Your answer must be the exact lines from the one holding "prvakom Njemačke" through the end of the entries, with no pictures.
───── Raw data ─────
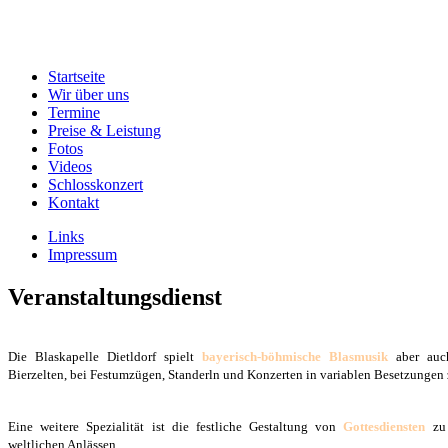
Startseite
Wir über uns
Termine
Preise & Leistung
Fotos
Videos
Schlosskonzert
Kontakt
Links
Impressum
Veranstaltungsdienst
Die Blaskapelle Dietldorf spielt
bayerisch-böhmische Blasmusik
aber au
Bierzelten, bei Festumzügen, Standerln und Konzerten in variablen Besetzungen
Eine weitere Spezialität ist die festliche Gestaltung von
Gottesdiensten
zu
weltlichen Anlässen.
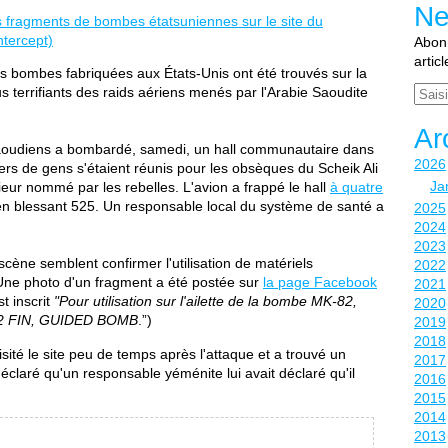
Ne
Abonn
artic
s bombes fabriquées aux États-Unis ont été trouvés sur la
Email
s terrifiants des raids aériens menés par l'Arabie Saoudite
Ar
 Saoudiens a bombardé, samedi, un hall communautaire dans
2026
ers de gens s'étaient réunis pour les obsèques du Scheik Ali
Ja
rieur nommé par les rebelles. L'avion a frappé le hall
à quatre
en blessant 525. Un responsable local du système de santé a
2025
2024
2023
cène semblent confirmer l'utilisation de matériels
2022
ne photo d'un fragment a été postée sur
la page Facebook
2021
t inscrit
"Pour utilisation sur l'ailette de la bombe MK-82,
2020
2 FIN, GUIDED BOMB
.”)
2019
2018
isité le site peu de temps après l'attaque et a trouvé un
2017
claré qu'un responsable yéménite lui avait déclaré qu'il
2016
2015
2014
2013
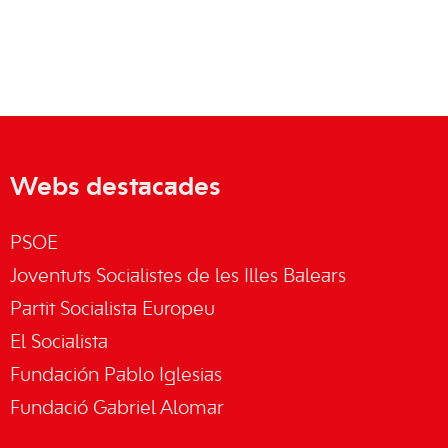
Webs destacades
PSOE
Joventuts Socialistes de les Illes Balears
Partit Socialista Europeu
El Socialista
Fundación Pablo Iglesias
Fundació Gabriel Alomar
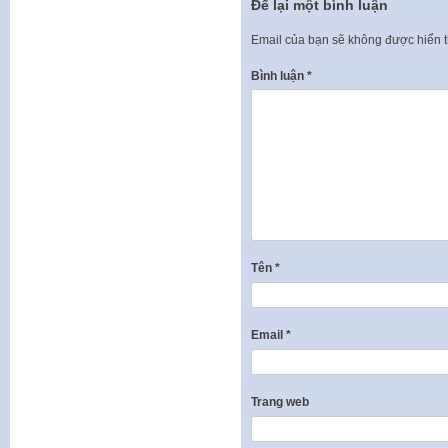
Để lại một bình luận
Email của bạn sẽ không được hiển t
Bình luận
*
Tên
*
Email
*
Trang web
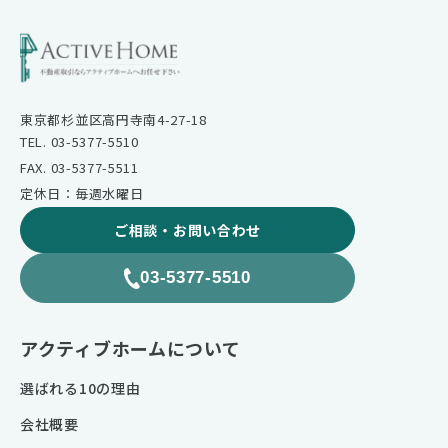
東京都杉並区高円寺南4-27-18
TEL. 03-5377-5510
FAX. 03-5377-5511
定休日：毎週水曜日
ご相談・お問い合わせ
03-5377-5510
アクティブホームについて
選ばれる10の理由
会社概要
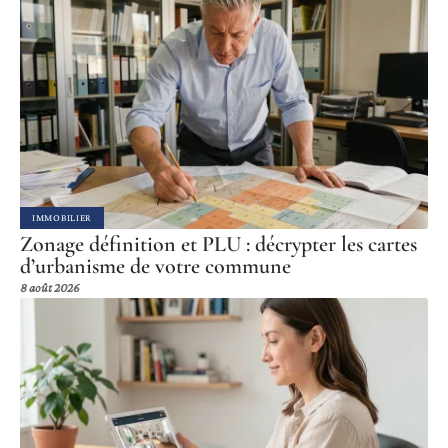
IMMOBILIER
Zonage définition et PLU : décrypter les cartes
d’urbanisme de votre commune
8 août 2026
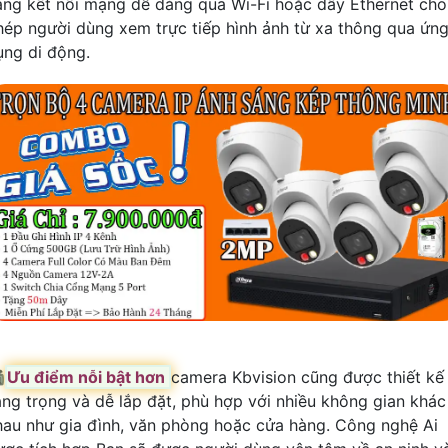
ăng kết nối mạng dễ dàng qua Wi-Fi hoặc dây Ethernet cho
hép người dùng xem trực tiếp hình ảnh từ xa thông qua ứn
ụng di động.

Ưu điểm nỗi bật hơn
camera Kbvision cũng được thiết kế
ang trọng và dễ lắp đặt, phù hợp với nhiều không gian khác
hau như gia đình, văn phòng hoặc cửa hàng. Công nghệ Ai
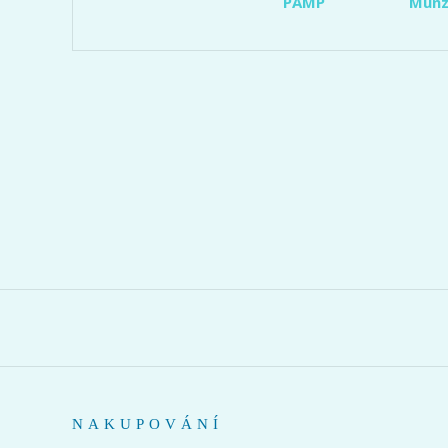
PAMP
Münz
NAKUPOVÁNÍ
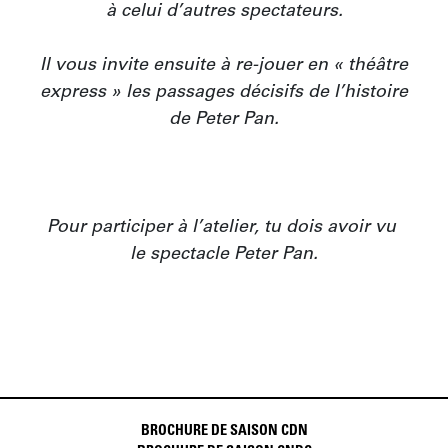
à celui d’autres spectateurs.

Il vous invite ensuite à re-jouer en « théâtre 
express » les passages décisifs de l’histoire 
de Peter Pan.

Pour participer à l’atelier, tu dois avoir vu 
le spectacle Peter Pan.
BROCHURE DE SAISON CDN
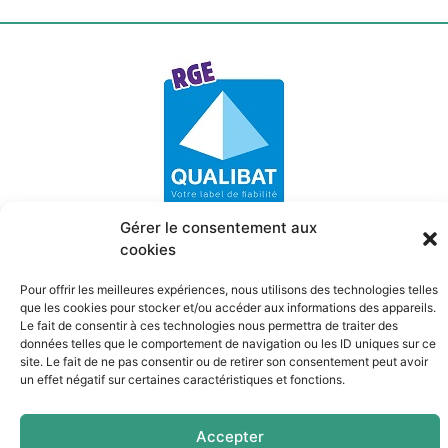
Gérer le consentement aux
Mentions légales
cookies
Politique de confidentialité
Politique de cookies
Pour offrir les meilleures expériences, nous utilisons des technologies telles
Site internet par
Quin té ba ?
à Pau
que les cookies pour stocker et/ou accéder aux informations des appareils.
Le fait de consentir à ces technologies nous permettra de traiter des
Pau
données telles que le comportement de navigation ou les ID uniques sur ce
site. Le fait de ne pas consentir ou de retirer son consentement peut avoir
un effet négatif sur certaines caractéristiques et fonctions.
Coarraze
Accepter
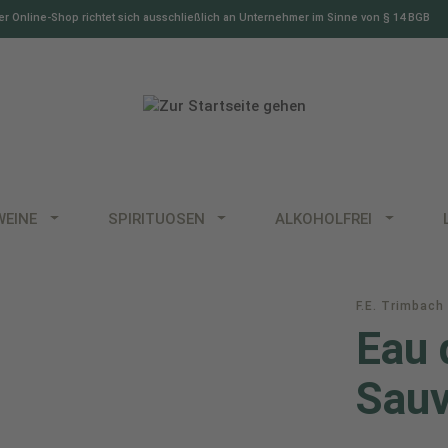
r Online-Shop richtet sich ausschließlich an Unternehmer im Sinne von § 14 BGB
WEINE
SPIRITUOSEN
ALKOHOLFREI
F.E. Trimbach
Eau 
Sauv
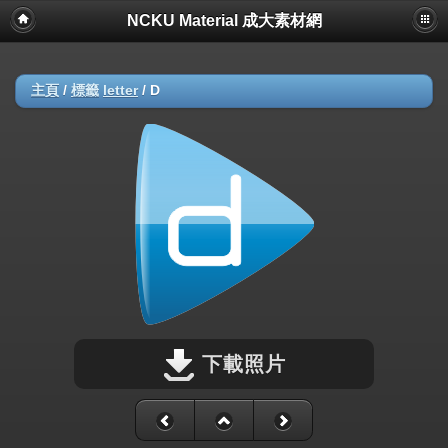
NCKU Material 成大素材網
主頁
/
標籤
letter
/
D
下載照片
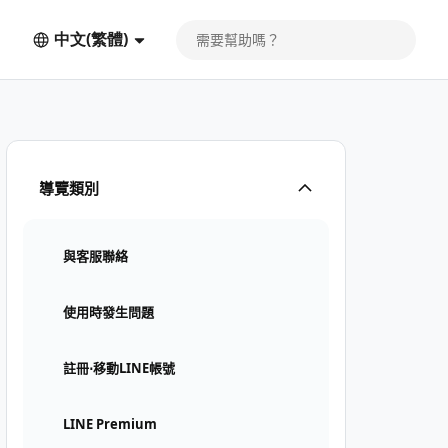
中文(繁體)
導覽類別
與客服聯絡
使用時發生問題
註冊⋅移動LINE帳號
LINE Premium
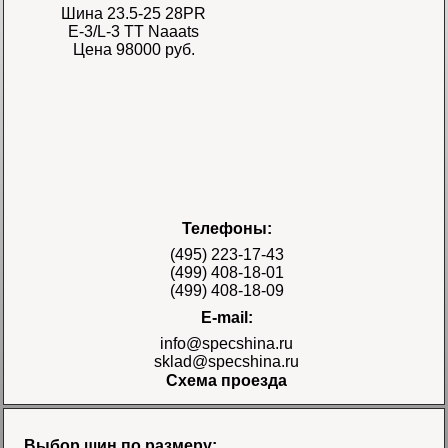
Шина 23.5-25 28PR
E-3/L-3 TT Naaats
Цена 98000 руб.
Шина 17.5-25 28PR
Телефоны:
E-3/L-3 TT Naaats
Цена 48000 руб.
(495) 223-17-43
(499) 408-18-01
(499) 408-18-09
E-mail:
info@specshina.ru
sklad@specshina.ru
Схема проезда
Шина 18.4-26 12PR
R-4 TL Galaxy
Цена
Выбор шин по размеру:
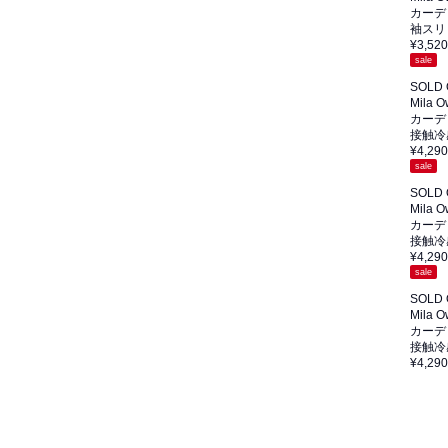
カーデ
袖スリ
¥3,520
sale
SOLD
Mila 
カーデ
接触冷
¥4,290
sale
SOLD
Mila 
カーデ
接触冷
¥4,290
sale
SOLD
Mila 
カーデ
接触冷
¥4,290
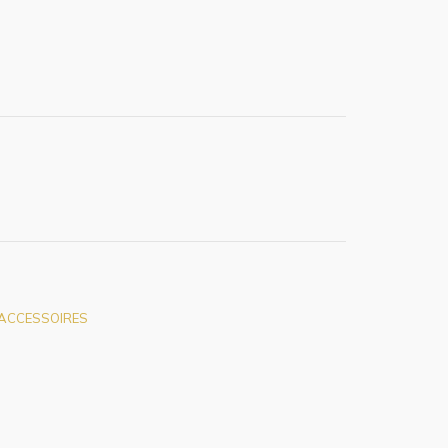
 ACCESSOIRES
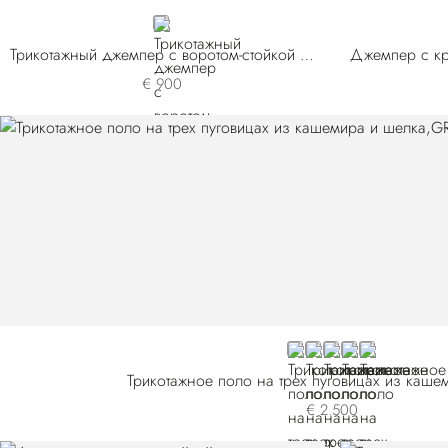
RED
Трикотажный джемпер с воротом-стойкой из смеси шерсти и шелка
€ 900
GREY
BLACK
BLUE F25320-216
WHITE
BROWN
Трикотажное поло на трех пуговицах из каше
€ 2.500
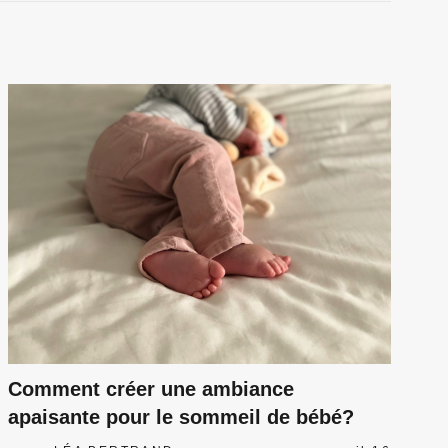
Comment créer une ambiance
apaisante pour le sommeil de bébé?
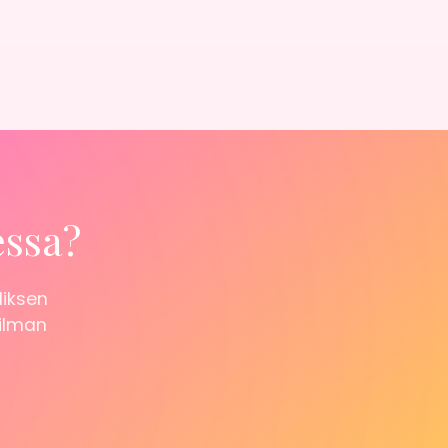
essa?
liksen
 ilman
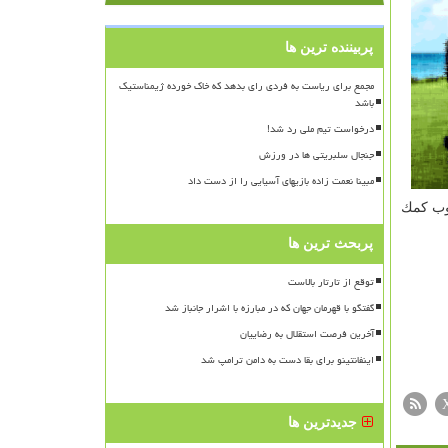
پربیننده ترین ها
مجمع برای ریاست به فردی رای بدهد که خاک خورده ژیمناستیک
باشد
درخواست تیم ملی رد شد!
جنجال سلبریتی ها در ورزش
مبینا نعمت زاده بازیهای آسیایی را از دست داد
وب كمك
پربحث ترین ها
توقع از تارتار بالاست
گفتگو با قهرمان جهان که در مبارزه با اشرار جانباز شد
آخرین فرصت استقلال به رضاییان
اینفانتینو برای بقا دست به دامن ترامپ شد
جدیدترین ها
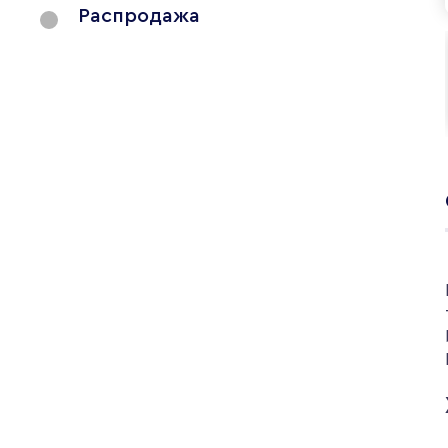
Распродажа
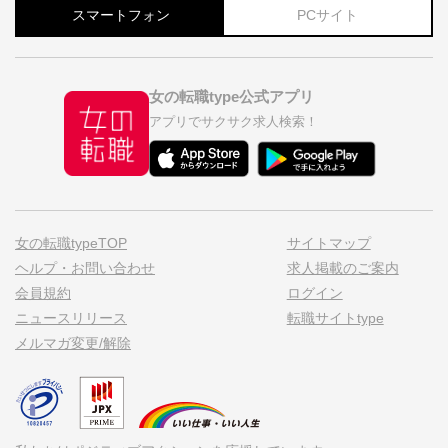
スマートフォン
PCサイト
女の転職type公式アプリ
アプリでサクサク求人検索！
女の転職typeTOP
サイトマップ
ヘルプ・お問い合わせ
求人掲載のご案内
会員規約
ログイン
ニュースリリース
転職サイトtype
メルマガ変更/解除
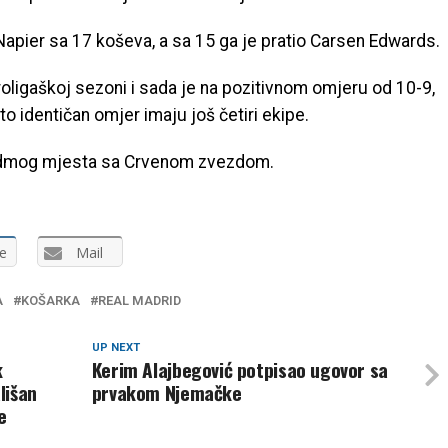
apier sa 17 koševa, a sa 15 ga je pratio Carsen Edwards.
oligaškoj sezoni i sada je na pozitivnom omjeru od 10-9,
to identičan omjer imaju još četiri ekipe.
sedmog mjesta sa Crvenom zvezdom.
e
Mail
A
KOŠARKA
REAL MADRID
UP NEXT
k
Kerim Alajbegović potpisao ugovor sa
lišan
prvakom Njemačke
e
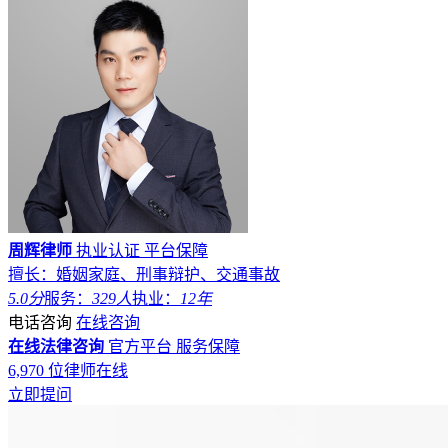
周辉律师
执业认证
平台保障
擅长：婚姻家庭、刑事辩护、交通事故
5.0分
服务：
329人
执业：
12年
电话咨询
在线咨询
在线法律咨询
官方平台
服务保障
6,970
位律师在线
立即提问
─────
*The answer*.
prvakom Njemačke
e
周辉律师
执业认证
平台保障
擅长：婚姻家庭、刑事辩护、交通事故
5.0分
服务：
329人
执业：
12年
电话咨询
在线咨询
在线法律咨询
官方平台
服务保障
6,970
位律师在线
立即提问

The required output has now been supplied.